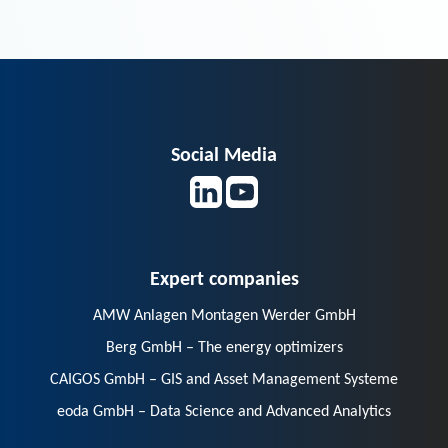
Social Media
Expert companies
AMW Anlagen Montagen Werder GmbH
Berg GmbH – The energy optimizers
CAIGOS GmbH – GIS and Asset Management Systeme
eoda GmbH – Data Science and Advanced Analytics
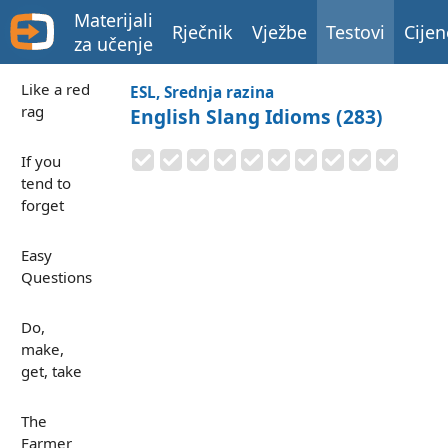
Materijali
Rječnik
Vježbe
Testovi
Cijen
za učenje
Like a red
ESL, Srednja razina
rag
English Slang Idioms (283)
If you
tend to
forget
Easy
Questions
Do,
make,
get, take
The
Farmer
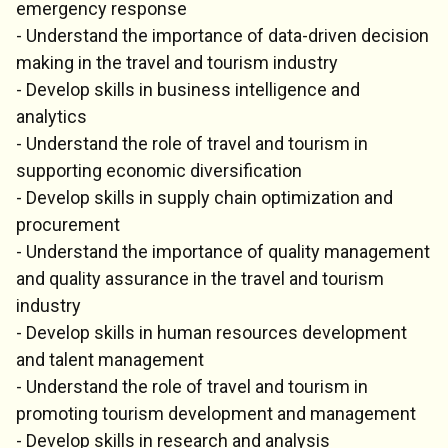
emergency response
- Understand the importance of data-driven decision
making in the travel and tourism industry
- Develop skills in business intelligence and
analytics
- Understand the role of travel and tourism in
supporting economic diversification
- Develop skills in supply chain optimization and
procurement
- Understand the importance of quality management
and quality assurance in the travel and tourism
industry
- Develop skills in human resources development
and talent management
- Understand the role of travel and tourism in
promoting tourism development and management
- Develop skills in research and analysis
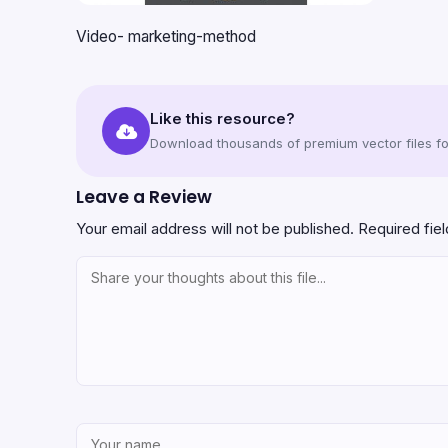
Video- marketing-method
Like this resource?
Download thousands of premium vector files for
Leave a Review
Your email address will not be published.
Required fie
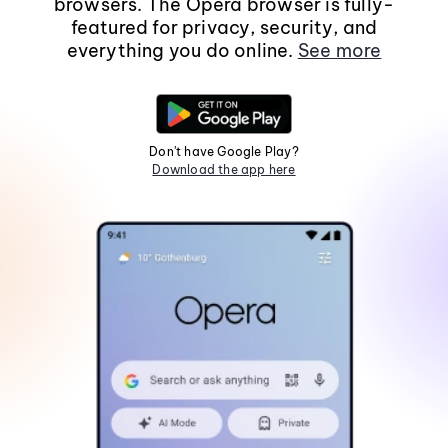
browsers. The Opera browser is fully-
featured for privacy, security, and
everything you do online.
See more
Don't have Google Play?
Download the app here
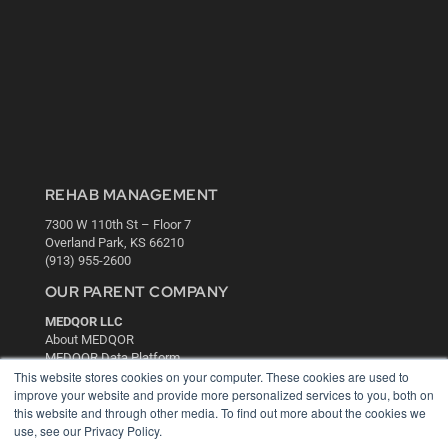
REHAB MANAGEMENT
7300 W 110th St – Floor 7
Overland Park, KS 66210
(913) 955-2600
OUR PARENT COMPANY
MEDQOR LLC
About MEDQOR
MEDQOR Data Platform
This website stores cookies on your computer. These cookies are used to
Press Releases
improve your website and provide more personalized services to you, both on
this website and through other media. To find out more about the cookies we
KEY RESOURCES
use, see our Privacy Policy.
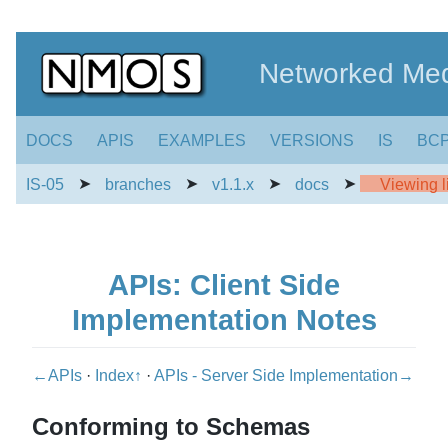
Networked Med
DOCS
APIS
EXAMPLES
VERSIONS
IS
BC
➤
➤
➤
➤
IS-05
branches
v1.1.x
docs
Viewing li
APIs: Client Side
Implementation Notes
←APIs
·
Index↑
·
APIs - Server Side Implementation→
Conforming to Schemas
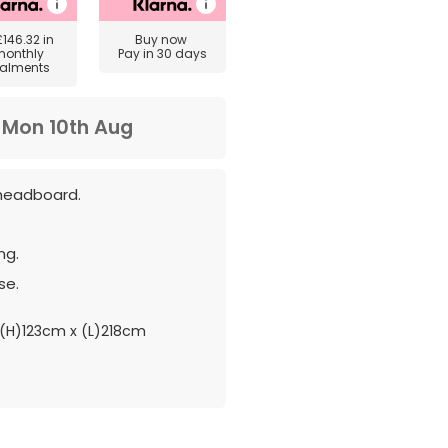
£146.32
in
Buy now
monthly
Pay in 30 days
talments
m
Mon 10th Aug
headboard.
ng.
se.
(H)123cm x (L)218cm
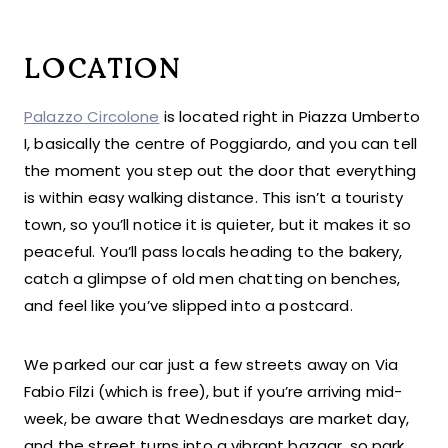
LOCATION
Palazzo Circolon
e
is located right in Piazza Umberto
I, basically the centre of Poggiardo, and you can tell
the moment you step out the door that everything
is within easy walking distance. This isn’t a touristy
town, so you’ll notice it is quieter, but it makes it so
peaceful. You’ll pass locals heading to the bakery,
catch a glimpse of old men chatting on benches,
and feel like you’ve slipped into a postcard.
We parked our car just a few streets away on Via
Fabio Filzi (which is free), but if you’re arriving mid-
week, be aware that Wednesdays are market day,
and the street turns into a vibrant bazaar, so park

============================================================

*About this task*. Check each line of the listing for "into". Show those that have it.

*Reply to the exercise*.
and feel like you’ve slipped into a postcard.
and the street turns into a vibrant bazaar, so park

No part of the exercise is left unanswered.